Member of West Bengal Legislative Assembly
- In office 1982–1987
- Preceded by: Ahindra Sarkar
- Succeeded by: Minati Ghosh
- Constituency: Gangarampur
- In office 1971–1977
- Preceded by: Ahindra Sarkar
- Succeeded by: Ahindra Sarkar
- Constituency: Gangarampur

Personal details
- Born: Dinajpur district, Bengal Presidency
- Party: Indian National Congress Indian Congress (Socialist)

= Moslehuddin Ahmed =

West Bengal politician

Moslehuddin Ahmed was an Indian politician belonging to the Indian National Congress.
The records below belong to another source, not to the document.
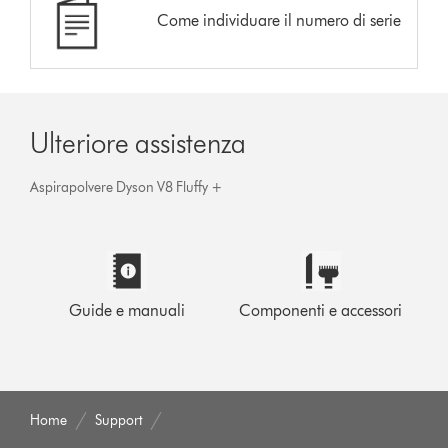
Come individuare il numero di serie
Ulteriore assistenza
Aspirapolvere Dyson V8 Fluffy +
Guide e manuali
Componenti e accessori
Home
Support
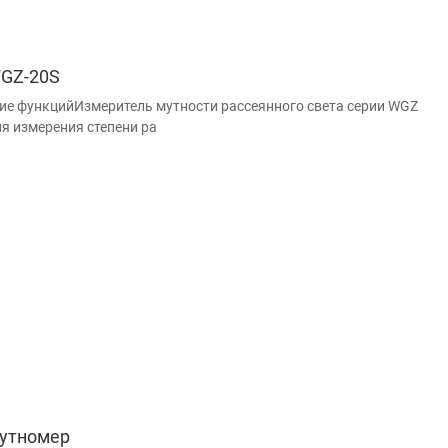
GZ-20S
ие функцийИзмеритель мутности рассеянного света серии WGZ
ля измерения степени ра
утномер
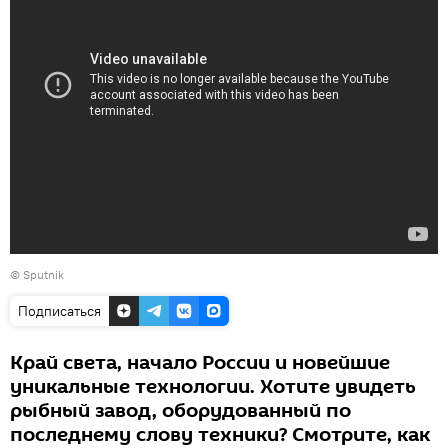
© Sputnik
Подписаться
Край света, начало России и новейшие
уникальные технологии. Хотите увидеть
рыбный завод, оборудованный по
последнему слову техники? Смотрите, как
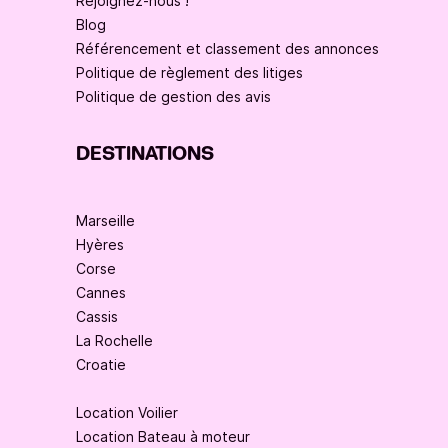
Rejoignez-nous !
Blog
Référencement et classement des annonces
Politique de règlement des litiges
Politique de gestion des avis
DESTINATIONS
Marseille
Hyères
Corse
Cannes
Cassis
La Rochelle
Croatie
Location Voilier
Location Bateau à moteur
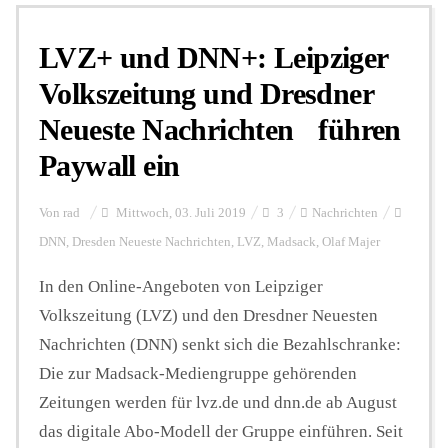
LVZ+ und DNN+: Leipziger
Personalien
Volkszeitung und Dresdner
Neueste Nachrichten führen
Hintergrund
Paywall ein
FUNKTURM-Beiträge
Von
rad
Mittwoch, 03. Juli 2019
3
Nachrichten
DNN
,
Dresden Neueste Nachrichten
,
LVZ
,
Madsack
,
Olaf Majer
Podcast
In den Online-Angeboten von Leipziger
Volkszeitung (LVZ) und den Dresdner Neuesten
Nachrichten (DNN) senkt sich die Bezahlschranke:
Seminare
Die zur Madsack-Mediengruppe gehörenden
Zeitungen werden für lvz.de und dnn.de ab August
Unterstützen
das digitale Abo-Modell der Gruppe einführen. Seit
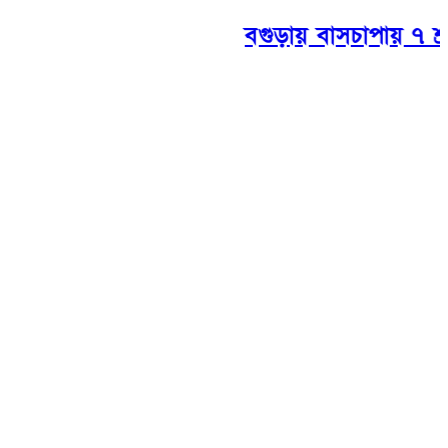
বগুড়ায় বাসচাপায় ৭ শ্র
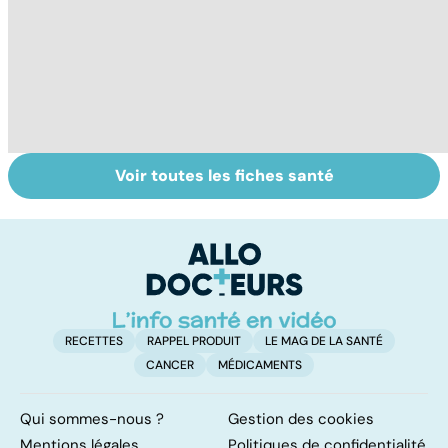
Voir toutes les fiches santé
Tout savoir sur
Covid-19 : tout
I
les infections
savoir sur la
a
pulmonaires
maladie
fa
d'
RECETTES
RAPPEL PRODUIT
LE MAG DE LA SANTÉ
CANCER
MÉDICAMENTS
Qui sommes-nous ?
Gestion des cookies
Mentions légales
Politiques de confidentialité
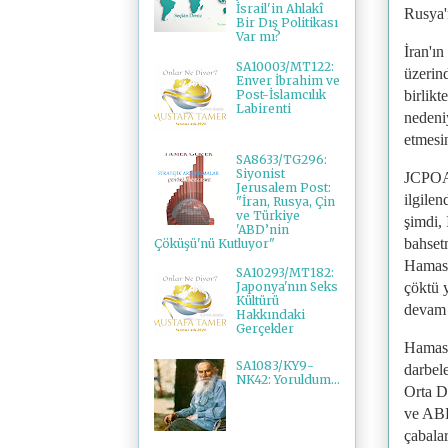
İsrail'in Ahlakî
Rusya'n
Bir Dış Politikası
Var mı?
İran'ın
SA10003/MT122:
üzerind
Enver İbrahim ve
Post-İslamcılık
birlikt
Labirenti
nedeni
etmesi
SA8633/TG296:
Siyonist
JCPOA'y
Jerusalem Post:
ilgilen
"İran, Rusya, Çin
ve Türkiye
şimdi,
'ABD’nin
bahset
Çöküşü'nü Kutluyor"
Hamas v
SA10293/MT182:
çöktü y
Japonya'nın Seks
Kültürü
devam 
Hakkındaki
Gerçekler
Hamas'ı
SA1083/KY9-
darbele
NK42: Yoruldum...
Orta Do
ve ABD
çabalar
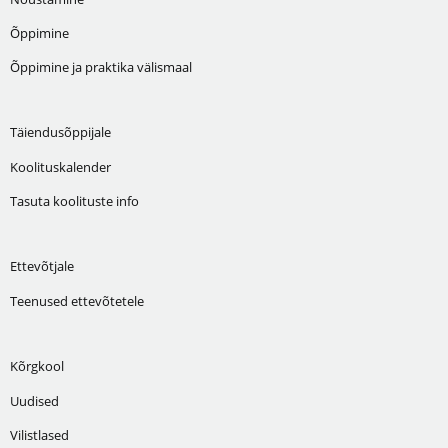
Õppimine
Õppimine ja praktika välismaal
Täiendusõppijale
Koolituskalender
Tasuta koolituste info
Ettevõtjale
Teenused ettevõtetele
Kõrgkool
Uudised
Vilistlased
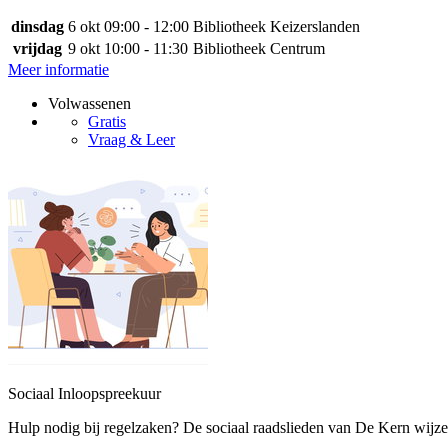
dinsdag
6 okt
09:00 - 12:00
Bibliotheek Keizerslanden
vrijdag
9 okt
10:00 - 11:30
Bibliotheek Centrum
Meer informatie
Volwassenen
Gratis
Vraag & Leer
Sociaal Inloopspreekuur
Hulp nodig bij regelzaken? De sociaal raadslieden van De Kern wijz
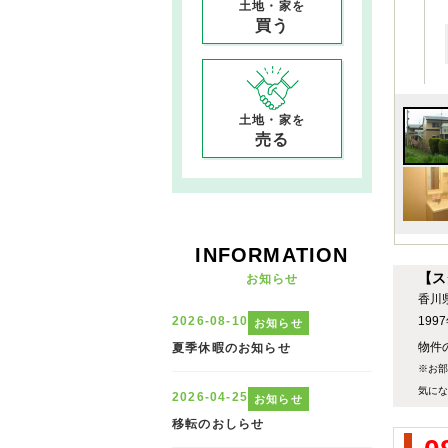
土地・家を
買う
土地・家を
売る
INFORMATION
【ス
お知らせ
香川
19
物件の
※お部
気にな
He was a three-time MLA for Gangarampur at the West Bengal Legislative Assembly.

==Career==
Ahmed successfully contested in the 1971 West Bengal Legislative Assembly election where he ran as a Communist Party of India candidate for Gangarampur Assembly constituency, defeating former MLA and Communist politician Ahindra Sarker. He contested in the 1972 West Bengal Legislative Assembly election where he regained his seat after defeating Sarker once again. Ahmed lost to Sarker at the 1977 West Bengal Legislative Assembly election. Ahmed contested in the 1982 West Bengal Legislative Assembly election where he ran as an Indian Congress (Socialist) candidate, defeating Marxist politician Arabinda Chakraborty. He returned to the Indian National Congress at the 1987 West Bengal Legislative Assembly election but lost in this election.